Le nouveau décret inscriptions adopté

n.c.

Jeudi 17 juillet 2008

Le décret régulant les inscriptions au premier degré du secondaire et favorisant la mixité au sein des établissements a été adopté jeudi soir par le parlement de la Communauté française. La majorité PS et CDH a soutenu le texte, le MR a voté contre et Ecolo s'est abstenu.

Le nouveau décret « Mixité » voté jeudi par le parlement de la Communauté française met fin à une polémique qui anime le monde politique, les parents d’élèves et les médias depuis près d’un an et demi. Mais selon l’opposition MR, elle risque de rebondir sous peu, les nouvelles dispositions destinées à réguler les inscriptions en première année de l’enseignement secondaire et à y assurer une certaine mixité sociale n’étant pas plus pertinentes que le premier décret de Marie Arena.

C’est ce décret, des oeuvres de celle qui était alors ministre de l’Enseignement obligatoire, qui a débouché sur les files observées devant certains établissements réputés, formées par des parents désireux d’inscrire leur enfant en novembre 2007, pour la rentrée scolaire 2008. En effet, ce premier texte régulateur était inspiré du principe « premier arrivé, premier inscrit » et nombre de parents n’ont pas hésité à faire du camping improvisé devant quelques écoles -un nombre fort restreint, avait assuré Mme Arena- pour être sûrs de voir leur fils ou leur fille inscrits.

Le phénomène a été largement médiatisé et dénoncé par certaines associations proches de l’enseignement libre. Le gouvernement a alors préparé un nouveau décret confortant le système d’« école adossée » : une ou deux écoles primaires qui concluent un accord avec un établissement secondaire, dans lequel les élèves sortant de primaire bénéficieront d’une priorité.

Avant que le texte aboutisse sur le bureau du parlement, Mme Arena a été appelée à exercer d’autres fonctions au sein du gouvernement fédéral et remplacée dans la nouvelle équipe de Rudy Demotte par Christian Dupont. Après un moment de réflexion, celui-ci a préparé un nouveau texte, repris pour des raisons de procédure sous la forme de proposition de loi par les parlementaires Léon Walry (PS) et Anne-Marie Corbisier (cdH).

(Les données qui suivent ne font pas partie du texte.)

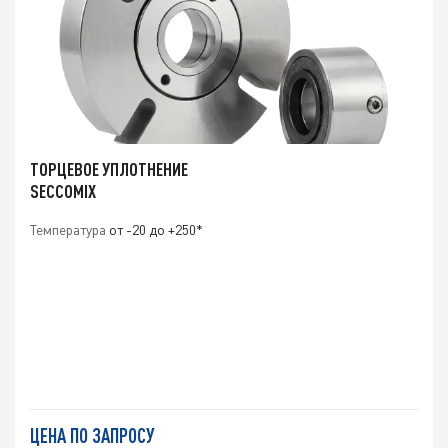
ТОРЦЕВОЕ УПЛОТНЕНИЕ
SECCOMIX
Температура
от -20 до +250*
ЦЕНА ПО ЗАПРОСУ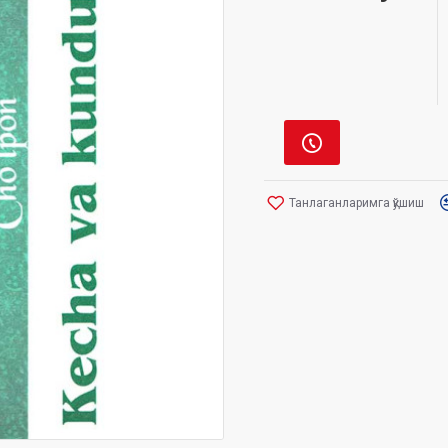
Танлаганларимга қўшиш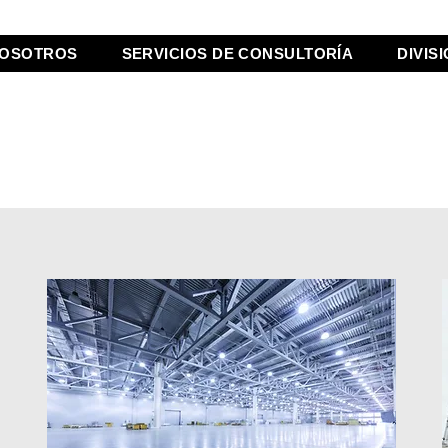
NOSOTROS
SERVICIOS DE CONSULTORÍA
DIVIS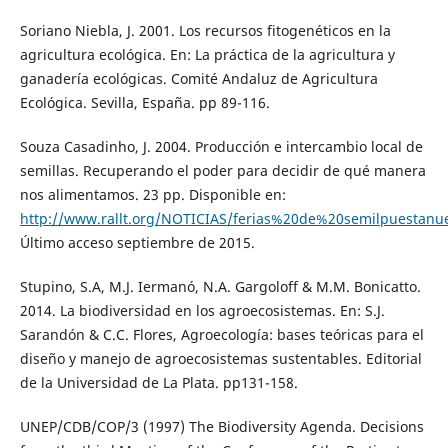
Soriano Niebla, J. 2001. Los recursos fitogenéticos en la
agricultura ecológica. En: La práctica de la agricultura y
ganadería ecológicas. Comité Andaluz de Agricultura
Ecológica. Sevilla, España. pp 89-116.
Souza Casadinho, J. 2004. Producción e intercambio local de
semillas. Recuperando el poder para decidir de qué manera
nos alimentamos. 23 pp. Disponible en:
http://www.rallt.org/NOTICIAS/ferias%20de%20semilpuestanu
Último acceso septiembre de 2015.
Stupino, S.A, M.J. Iermanó, N.A. Gargoloff & M.M. Bonicatto.
2014. La biodiversidad en los agroecosistemas. En: S.J.
Sarandón & C.C. Flores, Agroecología: bases teóricas para el
diseño y manejo de agroecosistemas sustentables. Editorial
de la Universidad de La Plata. pp131-158.
UNEP/CDB/COP/3 (1997) The Biodiversity Agenda. Decisions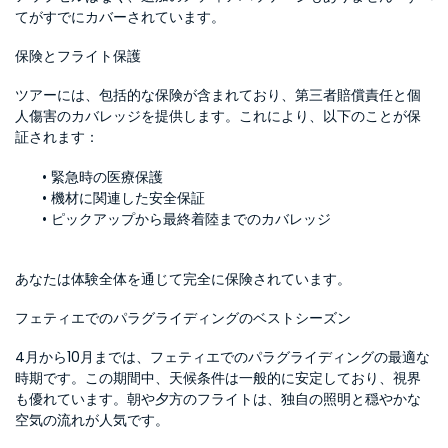
てがすでにカバーされています。
保険とフライト保護
ツアーには、包括的な保険が含まれており、第三者賠償責任と個
人傷害のカバレッジを提供します。これにより、以下のことが保
証されます：
緊急時の医療保護
機材に関連した安全保証
ピックアップから最終着陸までのカバレッジ
あなたは体験全体を通じて完全に保険されています。
フェティエでのパラグライディングのベストシーズン
4月から10月までは、フェティエでのパラグライディングの最適な
時期です。この期間中、天候条件は一般的に安定しており、視界
も優れています。朝や夕方のフライトは、独自の照明と穏やかな
空気の流れが人気です。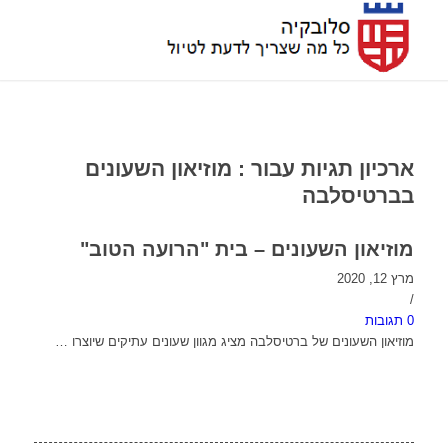
ארכיון תגיות עבור :
מוזיאון השעונים
בברטיסלבה
מוזיאון השעונים – בית "הרועה הטוב"
מרץ 12, 2020
/
0 תגובות
מוזיאון השעונים של ברטיסלבה מציג מגוון שעונים עתיקים שיוצרו …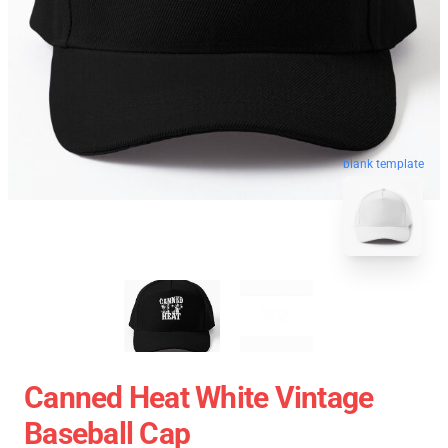
blank template
Canned Heat White Vintage
Baseball Cap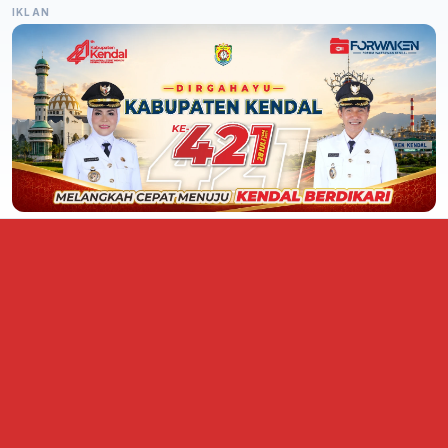
IKLAN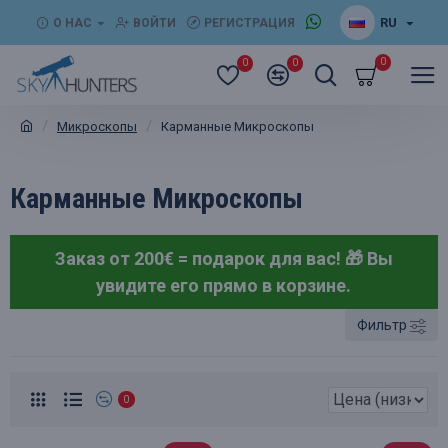
RU
О НАС
ВОЙТИ
РЕГИСТРАЦИЯ
0
0
0
Микроскопы
Карманные Микроскопы
Карманные Микроскопы
Заказ от 200€ = подарок для вас! 🎁
Вы
увидите его прямо в корзине.
Фильтр
0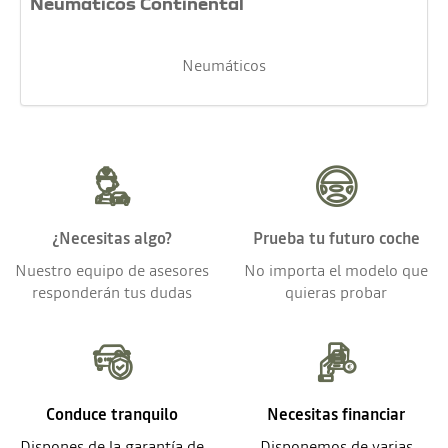
Neumáticos Continental
Neumáticos
¿Necesitas algo?
Prueba tu futuro coche
Nuestro equipo de asesores
No importa el modelo que
responderán tus dudas
quieras probar
Conduce tranquilo
Necesitas financiar
Dispones de la garantía de
Disponemos de varias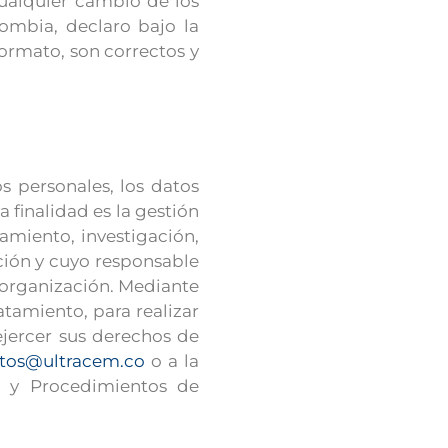
cualquier cambio de los
lombia, declaro bajo la
ormato, son correctos y
s personales, los datos
finalidad es la gestión
amiento, investigación,
ación y cuyo responsable
a organización. Mediante
atamiento, para realizar
ejercer sus derechos de
tos@ultracem.co
o a la
a y Procedimientos de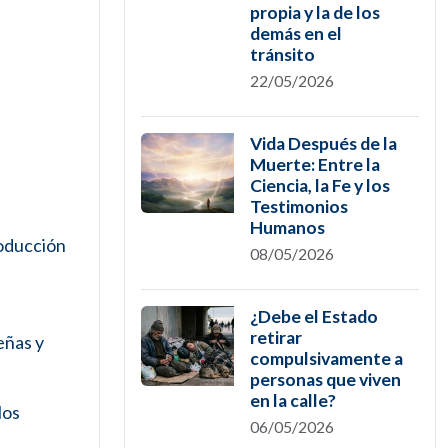
propia y la de los
demás en el
tránsito
22/05/2026
Vida Después de la
Muerte: Entre la
Ciencia, la Fe y los
Testimonios
Humanos
roducción
08/05/2026
e
¿Debe el Estado
retirar
eñas y
compulsivamente a
personas que viven
en la calle?
los
06/05/2026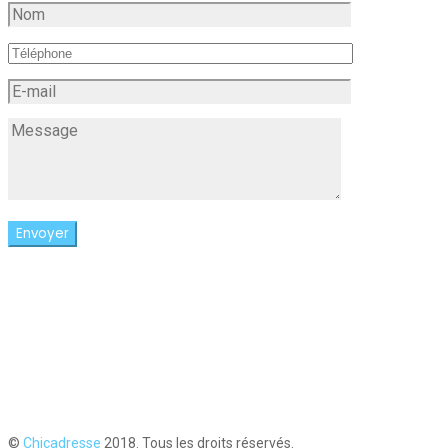
©
Chicadresse
2018. Tous les droits réservés.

Mais la proposition s’est attirée quelques objections de la part du Conseil d’Etat, qui jugeait certaines dispositions susceptibles de porter atteinte au principe constitutionnel d’égalité en laissant aux directeurs d’établissements le choix des critères de classement des candidats à l’inscription surnuméraires.

En réponse, la majorité PS-cdH a déposé plusieurs amendements à son propre texte et après un ultime avis du Conseil d’Etat, a adopté la version finale du décret.

En pratique, dès cette année 2008, les parents pourront avoir à partir du 1er octobre un premier contact avec l’école secondaire envisagée pour la rentrée de l’année suivante (2009).

Dans une première phase, les élèves prioritaires pourront être inscrits pendant les deux premières semaines de novembre. Les priorités concernent les élèves qui ont déjà une soeur, un frère ou des parents dans l’école, ont des besoins spécifiques (handicap), les élèves qui fréquentent l’internat, un centre ou un home d’accueil, qui poursuivent un enseignement en immersion ou qui proviennent de l’école primaire adossée.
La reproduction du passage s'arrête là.